When vSphere performance tanks, you don’t need a lecture on the complexity of virtualization. You need to know if the problem is the storage array, a noisy neighbor VM, or a physical resource bottleneck.
Our updated guide skips the “best practices” fluff and focuses on the metrics that actually matter.
1. The “Ghost” Bottlenecks (Check These First)
Before diving into deep metrics, rule out the configuration issues that masquerade as performance faults. These are the most common “silent killers” in vSphere environments.
VMware Tools Compliance It is not optional. A VM without updated Tools is using emulated legacy drivers for network and disk, effectively running with one hand tied behind its back.
- The Fix: Don’t check them one by one. Use PowerCLI to find the offenders immediately.
- Command:
Get-VM | Where-Object {$_.ExtensionData.Guest.ToolsStatus -ne "toolsOk"} | Select Name, @{N="Tools Status";E={$_.ExtensionData.Guest.ToolsStatus}}
Power Management Policies By default, ESXi often runs in “Balanced” mode. This saves power by aggressively down-clocking the CPU, which introduces latency (“wake-up time”) for bursty workloads.
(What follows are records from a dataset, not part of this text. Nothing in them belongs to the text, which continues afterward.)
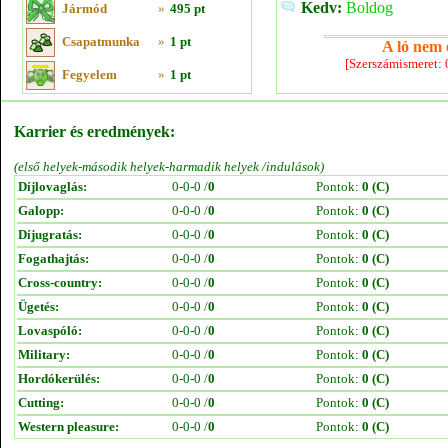
Kedv:
Boldog
Jármód
»
495 pt
Csapatmunka
»
1 pt
A ló nem e
[Szerszámismeret:
Fegyelem
»
1 pt
Karrier és eredmények:
(első helyek-második helyek-harmadik helyek /indulások)
Díjlovaglás:
0-0-0 /
0
Pontok:
0 (C)
Galopp:
0-0-0 /
0
Pontok:
0 (C)
Díjugratás:
0-0-0 /
0
Pontok:
0 (C)
Fogathajtás:
0-0-0 /
0
Pontok:
0 (C)
Cross-country:
0-0-0 /
0
Pontok:
0 (C)
Ügetés:
0-0-0 /
0
Pontok:
0 (C)
Lovaspóló:
0-0-0 /
0
Pontok:
0 (C)
Military:
0-0-0 /
0
Pontok:
0 (C)
Hordókerülés:
0-0-0 /
0
Pontok:
0 (C)
Cutting:
0-0-0 /
0
Pontok:
0 (C)
Western pleasure:
0-0-0 /
0
Pontok:
0 (C)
- The Fix: Set the Host BIOS and the ESXi Power Management policy to High Performance. The electricity bill might go up slightly, but the random latency spikes will disappear.
NUMA and “Hot Add” Enabling “CPU Hot Add” on a VM disables vNUMA for that guest. This means the OS has no idea which memory is local to its CPU, leading to slow remote memory access. Unless you plan to add CPUs to a live VM daily, disable Hot Add on all performance-critical workloads.
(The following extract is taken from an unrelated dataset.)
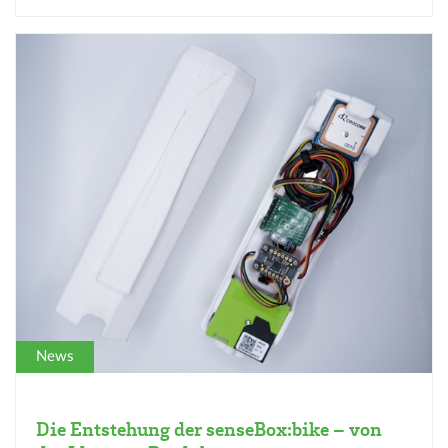
News
Die Entstehung der senseBox:bike – von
2. CPU: It’s Usually Co-Stop, Not Lack of GHz
High CPU usage on a host (>75%) is obvious, but the real killer is often Contention, not capacity. You need to look at two specific metrics in esxtop or Advanced Charts.
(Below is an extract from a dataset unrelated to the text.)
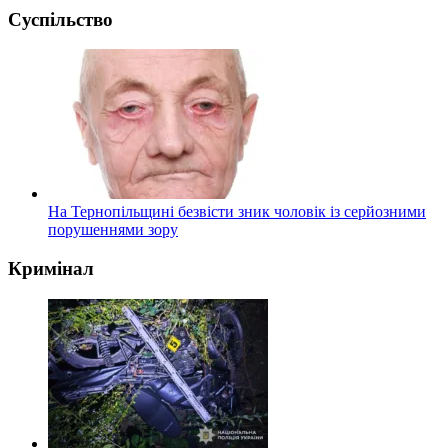
Суспільство
На Тернопільщині безвісти зник чоловік із серйозними
порушеннями зору
Кримінал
%RDY (CPU Ready) This measures the time a VM wants to execute but the hypervisor has no physical core available.
- Threshold: > 5% (or > 2,000 milliseconds).
- Meaning: The host is overcommitted, or a “limit” is set on the VM. Check for artificial limits immediately using PowerCLI.
%CSTP (Co-Stop) This is the “Wide VM” penalty. If you assign 8 vCPUs to a VM, the scheduler must find 8 free physical cores simultaneously to execute a cycle. If it can’t, the VM waits.
- Threshold: > 3%.
- Meaning: Your VM is too big. Reducing vCPUs from 8 to 4 often increases performance because the scheduler can run the VM more frequently. This is called “Right-Sizing”.
3. Storage: The Latency Formula
Storage troubleshooting often devolves into finger-pointing between the Server Admin and the Storage Admin. Use this formula to determine exactly where the problem lies:
GAVG (Total Guest Latency) = KAVG (Kernel Latency) + DAVG (Device Latency)
- High KAVG (> 2ms): The problem is inside the Host.
- Cause: The ESXi storage queues are full. Too many high-IOPS VMs are sharing the same LUN/Datastore.
- Fix: Increase the HBA Queue Depth or migrate VMs to different datastores to spread the load.
- High DAVG (> 20ms): The problem is the Storage Array or Fabric.
- Cause: The array is slow, a drive has failed, or the Fibre Channel/iSCSI network is congested.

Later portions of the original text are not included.